Contents

Contents

Critique of JEP 505: Structured Concurrency (Fifth Preview)

Critique of JEP 505: Structured Concurrency (Fifth Preview) featured image

With the just-released Java 25, we have the opportunity to test the fifth preview of structured concurrency APIs. Turns out, creating such an API is not that easy a task!

The API allows you to create forks (virtual threads) within scopes, that run your tasks. Certain constraints are imposed, aiming to provide a safe and comprehensible way to work with concurrent, I/O-bound tasks in Java applications.

The right set of constraints is often the root of the most powerful features. However, from my attempts in porting Jox, a virtual-thread-native reactive-streaming-like library, from Java 21 to Java 25, I feel that the constraints currently in place are not always the best ones. That's why I'd like to offer my critique of the current design.

What is Structured Concurrency?

Structured concurrency is an approach where the syntactical structure of the code determines the lifetime of the threads created within that code.

Structured concurrency is well-introduced in the JEP itself, as well as in articles by Martin Sustrik, who coined the term, and Nathaniel J. Smith, who popularized it in Python. Structured concurrency is also widely used in Kotlin. Hopefully, these materials are sufficient to explain the concept; hence, I won't provide a detailed introduction here.

Let me provide a simple example. Say we want to run two methods concurrently: findUser() and fetchOrder(), combining their results when successful. We also want to short-circuit on failure: interrupt the other task if one fails. Finally, we want a guarantee that the scope within which we create the tasks will only finish once all threads have terminated (successfully, with an exception, or due to interruption).

These are precisely the guarantees and features that StructuredTaskScope from the JEP provides:

Response handle() throws InterruptedException {
    try (var scope = StructuredTaskScope.open()) {
        Subtask<String> user = scope.fork(() -> findUser());
        Subtask<Integer> order = scope.fork(() -> fetchOrder());
        scope.join();
        return new Response(user.get(), order.get());
    }
}

The Good

Before we dive into the weaker points of the specification, I'd like to be clear that I don't think that the current JEP is all bad; quite the opposite.

First and foremost, it properly implements the main idea of structured concurrency: using StructuredTaskScope, you have the guarantee that the scope won't complete until all forks (virtual threads) created within have completed. No thread leaks, and no cancellation delays.

Moreover, the current design is consistent with other Java features, as it uses the try-with-resources pattern. We have a clearly delineated region of code, where given resources are being used (virtual threads created to run forks), with a guarantee that the scope is always closed (properly cleaning up if needed).

Finally, using concurrency scopes has minimal overhead (or none at all), compared to unstructured variants of the code (e.g., relying on ExecutorServices and Futures).

But of course, it's always more interesting to discuss the other side: what might be the problems, then?

Non-uniform cancellation

JEP 505 works great when the scope's main body doesn't contain much logic and just follows the required, fixed structure: forking subtasks, joining the scope, and obtaining the results.

However, in reality, your forks/subtasks will often use shared state, communicate with each other (using queues or channels), and require the body of the scope to be the "coordinator" or "driver" of the whole process.

As an example, let's take a website crawler, where we want each page to be processed concurrently (by a separate subtask).

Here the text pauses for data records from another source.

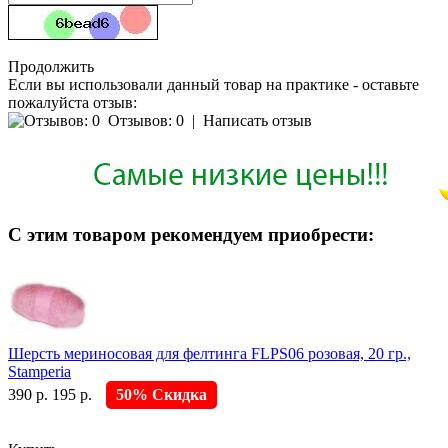
Продолжить
Если вы использовали данный товар на практике - оставьте
пожалуйста отзыв:
Отзывов: 0
|
Написать отзыв
С этим товаром рекомендуем приобрести:
Шерсть мериносовая для фелтинга FLPS06 розовая, 20 гр.,
Stamperia
390 р.
195 р.
50% Скидка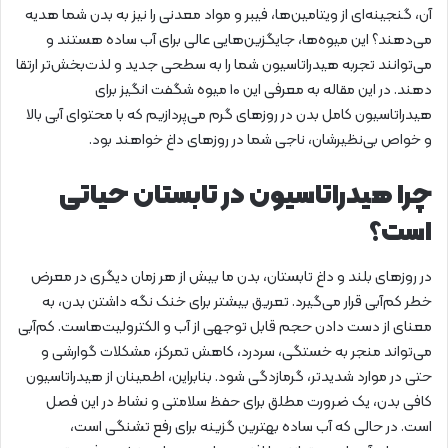
آن، گنجینه‌ای از ویتامین‌ها، فیبر و مواد معدنی را نیز به بدن شما هدیه
می‌دهند؟ این میوه‌ها، جایگزین‌هایی عالی برای آب ساده هستند و
می‌توانند تجربه هیدراتاسیون شما را به سطحی جدید و لذت‌بخش‌تر ارتقا
دهند. در این مقاله به معرفی این ۱۰ میوه شگفت انگیز برای
هیدراتاسیون کامل بدن در روزهای گرم می‌پردازیم که با محتوای آبی بالا
و خواص بی‌نظیرشان، ناجی شما در روزهای داغ خواهند بود.
چرا هیدراتاسیون در تابستان حیاتی
است؟
در روزهای بلند و داغ تابستان، بدن ما بیش از هر زمان دیگری در معرض
خطر کم‌آبی قرار می‌گیرد. تعریق بیشتر برای خنک نگه داشتن بدن، به
معنای از دست دادن حجم قابل توجهی از آب و الکترولیت‌هاست. کم‌آبی
می‌تواند منجر به خستگی، سردرد، کاهش تمرکز، مشکلات گوارشی و
حتی در موارد شدیدتر، گرمازدگی شود. بنابراین، اطمینان از هیدراتاسیون
کافی بدن، یک ضرورت مطلق برای حفظ سلامتی و نشاط در این فصل
است. در حالی که آب ساده بهترین گزینه برای رفع تشنگی است،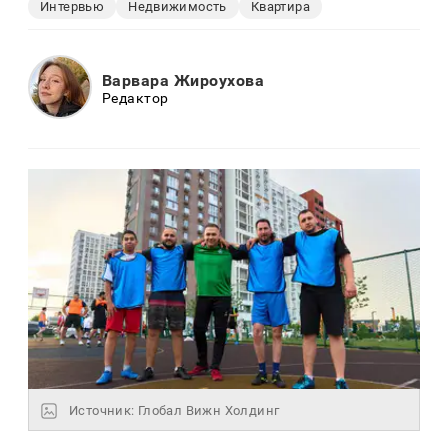
Интервью
Недвижимость
Квартира
Варвара Жироухова
Редактор
Источник: Глобал Вижн Холдинг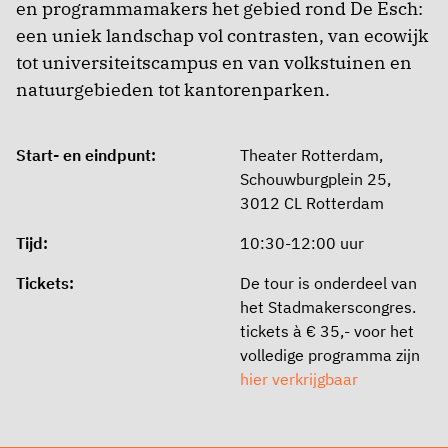
en programmamakers het gebied rond De Esch:
een uniek landschap vol contrasten, van ecowijk
tot universiteitscampus en van volkstuinen en
natuurgebieden tot kantorenparken.
Start- en eindpunt:
Theater Rotterdam,
Schouwburgplein 25,
3012 CL Rotterdam
Tijd:
10:30-12:00 uur
Tickets:
De tour is onderdeel van
het Stadmakerscongres.
tickets à € 35,- voor het
volledige programma zijn
hier verkrijgbaar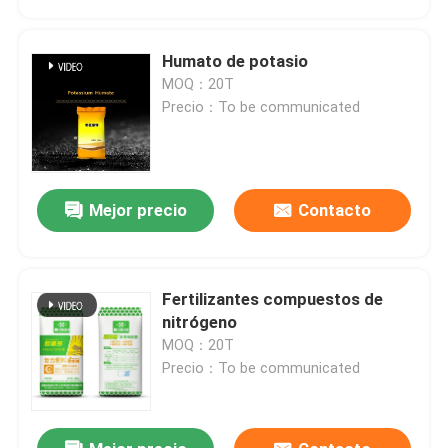
Humato de potasio
MOQ：20T
Precio：To be communicated
Mejor precio
Contacto
Fertilizantes compuestos de
Hogar
nitrógeno
MOQ：20T
Precio：To be communicated
Productos
Vídeos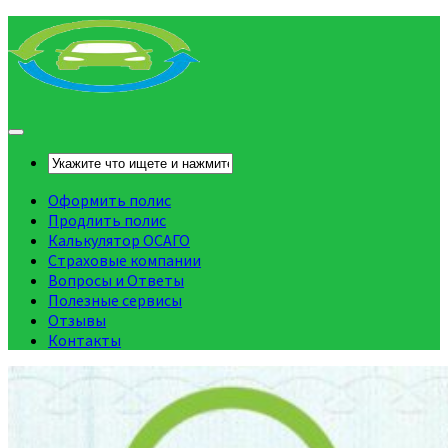
Оформить полис
Продлить полис
Калькулятор ОСАГО
Страховые компании
Вопросы и Ответы
Полезные сервисы
Отзывы
Контакты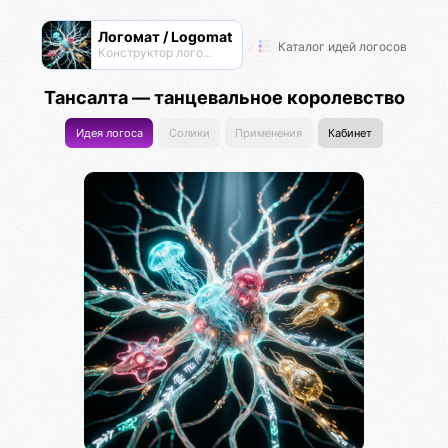
Логомат / Logomat
Каталог идей логосов
Конструктор логосов
Тансалта — танцевальное королевство
Идея логоса
Солики
Применения
Кабинет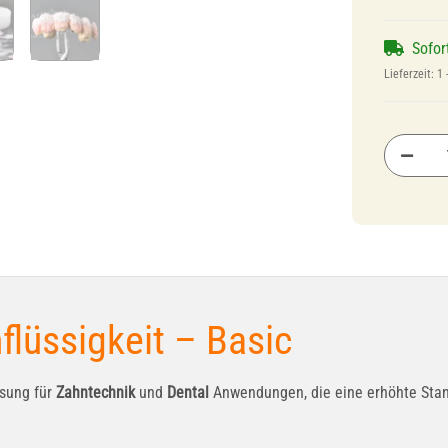
Sofor
Lieferzeit:
1 
lüssigkeit – Basic
ösung für
Zahntechnik
und
Dental
Anwendungen, die eine erhöhte Standf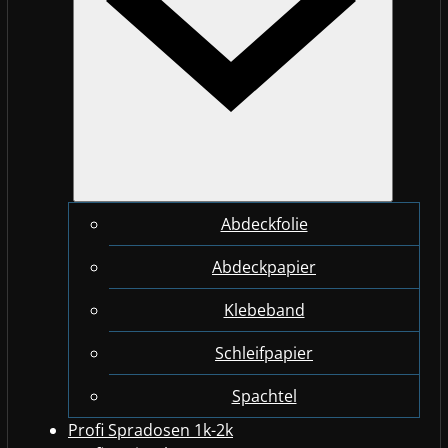
Abdeckfolie
Abdeckpapier
Klebeband
Schleifpapier
Spachtel
Profi Spradosen 1k-2k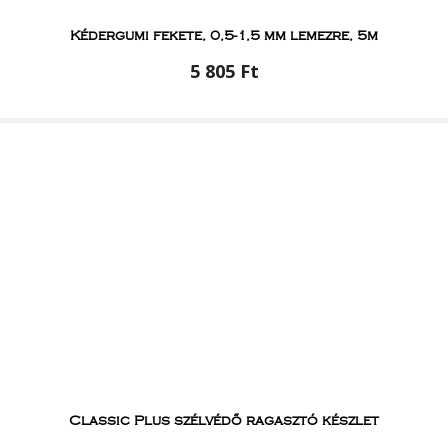
Kédergumi fekete, 0,5-1,5 mm lemezre, 5m
5 805 Ft
Classic Plus szélvédő ragasztó készlet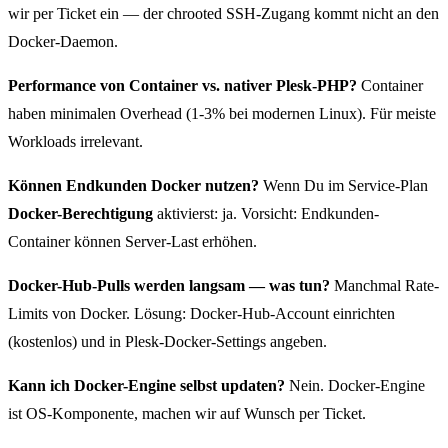
wir per Ticket ein — der chrooted SSH-Zugang kommt nicht an den
Docker-Daemon.
Performance von Container vs. nativer Plesk-PHP?
Container
haben minimalen Overhead (1-3% bei modernen Linux). Für meiste
Workloads irrelevant.
Können Endkunden Docker nutzen?
Wenn Du im Service-Plan
Docker-Berechtigung
aktivierst: ja. Vorsicht: Endkunden-
Container können Server-Last erhöhen.
Docker-Hub-Pulls werden langsam — was tun?
Manchmal Rate-
Limits von Docker. Lösung: Docker-Hub-Account einrichten
(kostenlos) und in Plesk-Docker-Settings angeben.
Kann ich Docker-Engine selbst updaten?
Nein. Docker-Engine
ist OS-Komponente, machen wir auf Wunsch per Ticket.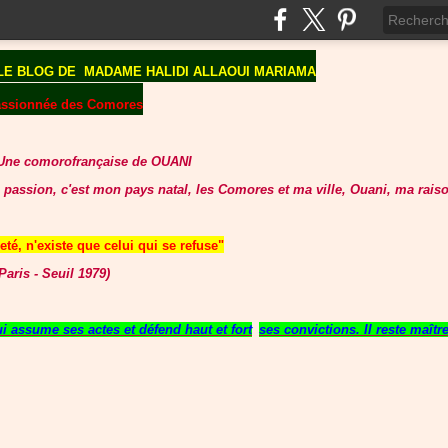
LE BLOG DE
MADAME HALIDI ALLAOUI MARIAMA
assionnée des Comores
Une comorofrançaise de OUANI
 passion, c'est mon pays natal, les Comores et ma ville, Ouani, ma raiso
té, n'existe que celui qui se refuse"
aris - Seuil 1979)
 assume ses actes et défend haut et fort
ses convictions. Il reste maît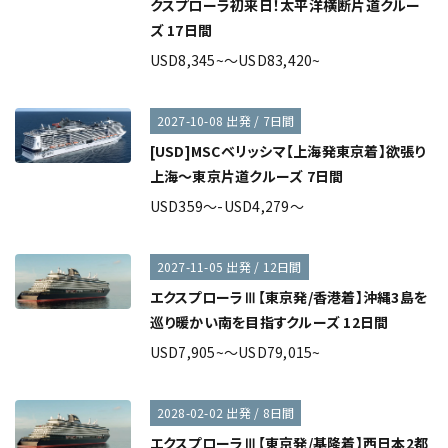
クスプローラ初来日！太平洋横断片道クルー
ズ 17日間
USD8,345~～USD83,420~
2027-10-08 出発 / 7日間
[USD]MSCベリッシマ【上海発東京着】欲張り
上海～東京片道クルーズ 7日間
USD359～-USD4,279～
2027-11-05 出発 / 12日間
エクスプローラⅢ【東京発/香港着】沖縄3島を
巡り暖かい南を目指すクルーズ 12日間
USD7,905~～USD79,015~
2028-02-02 出発 / 8日間
エクスプローラⅢ【東京発/基隆着】西日本2都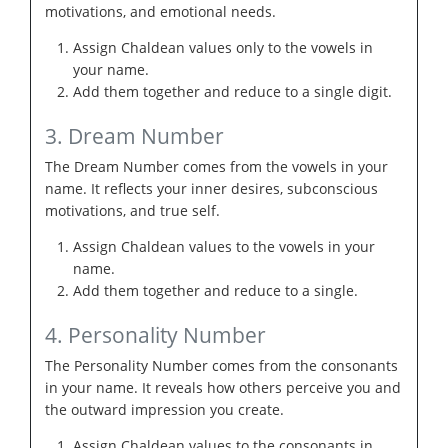
motivations, and emotional needs.
Assign Chaldean values only to the vowels in
your name.
Add them together and reduce to a single digit.
3. Dream Number
The Dream Number comes from the vowels in your
name. It reflects your inner desires, subconscious
motivations, and true self.
Assign Chaldean values to the vowels in your
name.
Add them together and reduce to a single.
4. Personality Number
The Personality Number comes from the consonants
in your name. It reveals how others perceive you and
the outward impression you create.
Assign Chaldean values to the consonants in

Here's a sketch of how one might go about implementing such a crawler:

sealed interface CrawlCommand permits CrawlUrl, CrawlDone {}
record CrawlUrl(String url) implements CrawlCommand {}
record CrawlDone() implements CrawlCommand {}

public class Crawler {
    void doCrawl(String url, Queue<CrawlCommand> commandQueue) {
        // fetch the URL, extract links, for each send CrawlUrl() etc.
        // finally send CrawlDone()
    }

    public void crawl(String rootUrl) throws InterruptedException {
        try (var scope = StructuredTaskScope.open()) {
            var visited = new HashSet<String>();
            var commandQueue = new LinkedBlockingQueue<CrawlCommand>();

            scope.fork(() -> doCrawl(rootUrl, commandQueue));
            var inProgress = 1;

            while (inProgress > 0) {
                switch (commandQueue.take()) {
                    case CrawlUrl c -> {
                        if (visited.add(c.url())) {
                            inProgress++;
                            scope.fork(() -> 
                                doCrawl(c.url(), commandQueue));
                        }
                    }
                    case CrawlDone _ -> inProgress--;
                }
            }

            scope.join();
        }
    }
}

In the body of the scope, we maintain a set of links that have already been visited and a queue of commands. New subtasks can only be forked from the thread that created the scope (that's another constraint imposed by the API), hence this needs to be managed centrally.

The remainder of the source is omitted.